### Work to be completed
Exact reproduction required: the lines below from the line with "You are a GUI" to the line with "The height and", both ends included, and no others.

### Provided material
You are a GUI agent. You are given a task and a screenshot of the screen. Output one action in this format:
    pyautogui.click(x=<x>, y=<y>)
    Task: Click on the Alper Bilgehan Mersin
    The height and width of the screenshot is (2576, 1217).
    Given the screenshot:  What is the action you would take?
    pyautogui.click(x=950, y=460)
* * *
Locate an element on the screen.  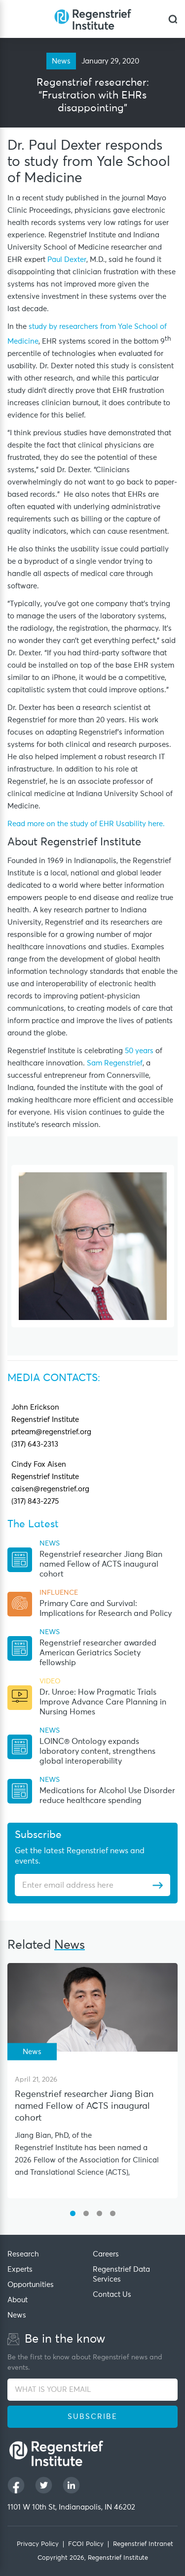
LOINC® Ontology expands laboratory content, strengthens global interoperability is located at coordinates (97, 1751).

### Answer for the task
You are a GUI agent. You are given a task and a screenshot of the screen. Output one action in this format:
    pyautogui.click(x=<x>, y=<y>)
    Task: Click on the Alper Bilgehan Mersin
    The height and width of the screenshot is (2576, 1217).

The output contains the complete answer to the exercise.